You don’t know a lot about Savant, but we want you to take a look a pieces of YAML to get the idea how a units look like; later in the documentation, we will explore them in detail. There are essential omitted parts in every unit provided in the following code snippets; this is done with the intention of not overwhelming you with details.
We begin with a pipeline containing one unit - a detector:
pipeline:
elements:
- element: nvinfer@detector
name: primary_detector
output:
objects:
- class_id: 0
label: car
Next, add a classifier model to the pipeline, which is used to classify cars into different colors:
elements:
- element: nvinfer@detector
name: primary_detector
output:
objects:
- class_id: 0
label: car
- element: nvinfer@attribute_model
name: secondary_carcolor
input:
objects: primary_detector.car
output:
attributes:
- name: car_color
Next, add custom processing in Python, e.g., count the number of detected cars of each color:
elements:
- element: nvinfer@detector
name: primary_detector
output:
objects:
- class_id: 0
label: car
- element: nvinfer@attribute_model
name: secondary_carcolor
input:
objects: primary_detector.car
output:
attributes:
- name: car_color
- element: pyfunc
name: car_counter
module: module.car_counter
class_name: CarCounter
The contents of module/car_counter.py
would be:
from collections import Counter
from savant.deepstream.meta.frame import NvDsFrameMeta
from savant.deepstream.pyfunc import NvDsPyFuncPlugin
counter = Counter()
CAR_COLOR_ELEMENT_NAME = 'secondary_carcolor'
CAR_COLOR_ATTR_NAME = 'car_color'
class CarCounter(NvDsPyFuncPlugin):
def process_frame(self, buffer: Gst.Buffer, frame_meta: NvDsFrameMeta):
for obj_meta in frame_meta.objects:
car_color_attr = obj_meta.get_attr_meta(CAR_COLOR_ELEMENT_NAME, CAR_COLOR_ATTR_NAME)
counter[car_color_attr.value] += 1
This is what a typical Savant pipeline looks like. Other examples of pipelines can be found in the examples directory.
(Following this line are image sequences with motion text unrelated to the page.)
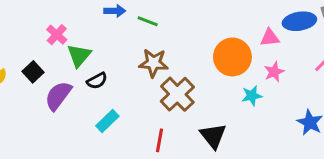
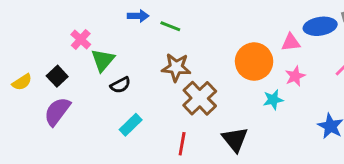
purple semicircle: (58, 96) -> (57, 111), moved

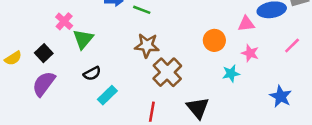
orange circle: (254, 62) -> (214, 40), size x0.7
pink star: (295, 76) -> (250, 53), turned -30
black semicircle: (120, 85) -> (92, 73), moved

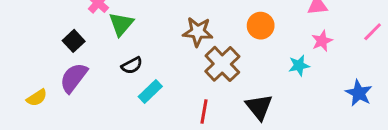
orange circle: (214, 40) -> (261, 26), moved
pink star: (250, 53) -> (322, 41), turned 30
yellow semicircle: (13, 58) -> (37, 98), moved

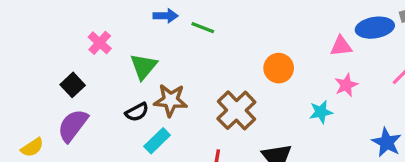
green triangle: (121, 24) -> (144, 66), moved
brown star: (198, 32) -> (171, 100), moved

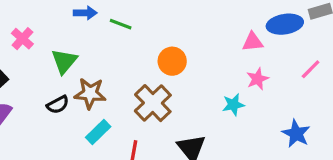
orange circle: (279, 68) -> (172, 61), moved
cyan rectangle: (157, 141) -> (98, 132), moved

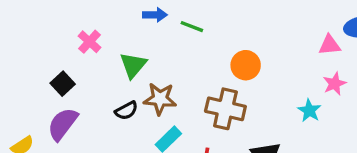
brown cross: (153, 103) -> (225, 109), turned -33
cyan star: (233, 105) -> (309, 111), turned -30

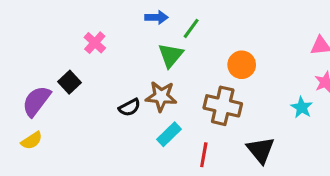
green line: (192, 27) -> (191, 28), turned -75
green triangle: (133, 65) -> (171, 55), moved
purple semicircle: (63, 124) -> (36, 101), moved

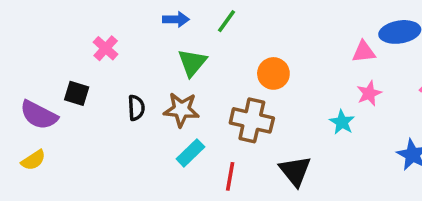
green line: (191, 28) -> (227, 21), moved
black square: (70, 82) -> (77, 93), turned -30
purple semicircle: (36, 101) -> (39, 115), turned -100
black semicircle: (130, 107) -> (136, 108), moved, turned -65

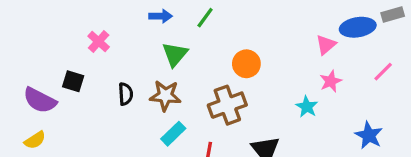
pink triangle: (364, 52) -> (326, 45), turned -35
brown cross: (252, 120) -> (227, 105), turned -33

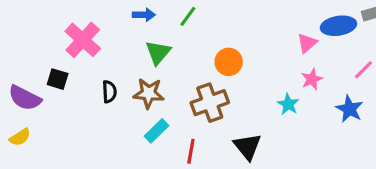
pink cross: (99, 42) -> (83, 40), size x1.6
blue star: (369, 135) -> (349, 109), moved

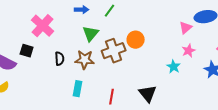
brown cross: (210, 103) -> (114, 51), moved
cyan rectangle: (156, 131) -> (78, 89), moved, turned -35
Next, we are moving to the part describing how to launch modules.
Performance
Wait, you may be confused about the performance and Python in the same context. Python is usually not corresponding to performance. Let’s discuss it in the context of Savant. Basically Savant is built on:
GStreamer (C/C++);
Nvidia DeepStream (C/C++);
Rust Core Library (Savant-RS) with Python bindings;
Custom C/C++ GStreamer plugins;
OpenCV CUDA (C/C++/Python bindings);
Python NumPy;
Python Numba (native, nogil);
Python box moving code.
We focus on developing critical parts of Savant with technologies capable of unlocking GIL and enabling parallelization. We consider Python to be an excellent box-moving flow control solution. The custom code developers create can be developed in pure or efficient Python with FFI code, unlocking parallel execution.
Savant makes it possible for every pipeline stage to run in parallel: it is up to the developer to deliver efficient code, unlocking parallelization.